Start at the line with "-> Bump or Displacement" in the records below, stop at the line with "Advertisement", and return every line in that span exactly, the two end lines included.

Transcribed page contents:
------------------------------------------------
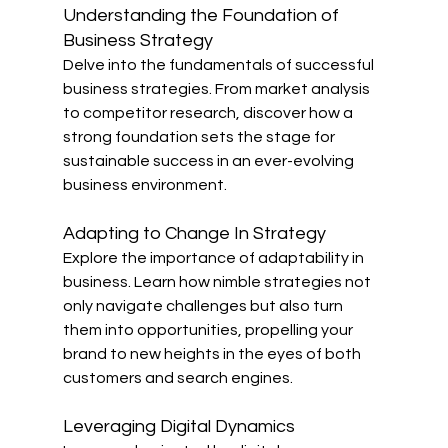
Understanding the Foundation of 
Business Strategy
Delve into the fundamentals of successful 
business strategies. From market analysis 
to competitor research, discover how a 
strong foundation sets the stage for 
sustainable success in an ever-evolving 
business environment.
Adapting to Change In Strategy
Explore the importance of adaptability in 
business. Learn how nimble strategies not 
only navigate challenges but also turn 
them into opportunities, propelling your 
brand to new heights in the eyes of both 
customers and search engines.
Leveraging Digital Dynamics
------------------------------------------------
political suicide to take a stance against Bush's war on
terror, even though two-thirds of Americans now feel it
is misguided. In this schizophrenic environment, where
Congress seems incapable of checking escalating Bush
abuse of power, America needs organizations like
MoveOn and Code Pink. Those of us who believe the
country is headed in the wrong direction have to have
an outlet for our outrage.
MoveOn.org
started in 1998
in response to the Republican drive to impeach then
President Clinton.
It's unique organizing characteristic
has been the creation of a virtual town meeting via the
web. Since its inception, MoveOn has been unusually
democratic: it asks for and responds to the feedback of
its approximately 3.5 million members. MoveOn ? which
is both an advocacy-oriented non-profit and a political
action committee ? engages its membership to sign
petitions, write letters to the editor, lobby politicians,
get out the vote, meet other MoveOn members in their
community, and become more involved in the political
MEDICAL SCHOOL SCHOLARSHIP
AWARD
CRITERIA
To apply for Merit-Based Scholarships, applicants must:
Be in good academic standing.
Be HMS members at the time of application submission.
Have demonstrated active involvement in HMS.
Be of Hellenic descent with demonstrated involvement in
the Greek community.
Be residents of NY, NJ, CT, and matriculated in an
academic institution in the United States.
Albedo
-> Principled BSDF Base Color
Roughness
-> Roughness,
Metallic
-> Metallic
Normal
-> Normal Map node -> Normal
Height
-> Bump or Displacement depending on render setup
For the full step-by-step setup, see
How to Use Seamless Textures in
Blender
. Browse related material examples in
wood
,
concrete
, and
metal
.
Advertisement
------------------------------------------------
- Answer space:
-> Bump or Displacement depending on render setup
For the full step-by-step setup, see
How to Use Seamless Textures in
Blender
. Browse related material examples in
wood
,
concrete
, and
metal
.
Advertisement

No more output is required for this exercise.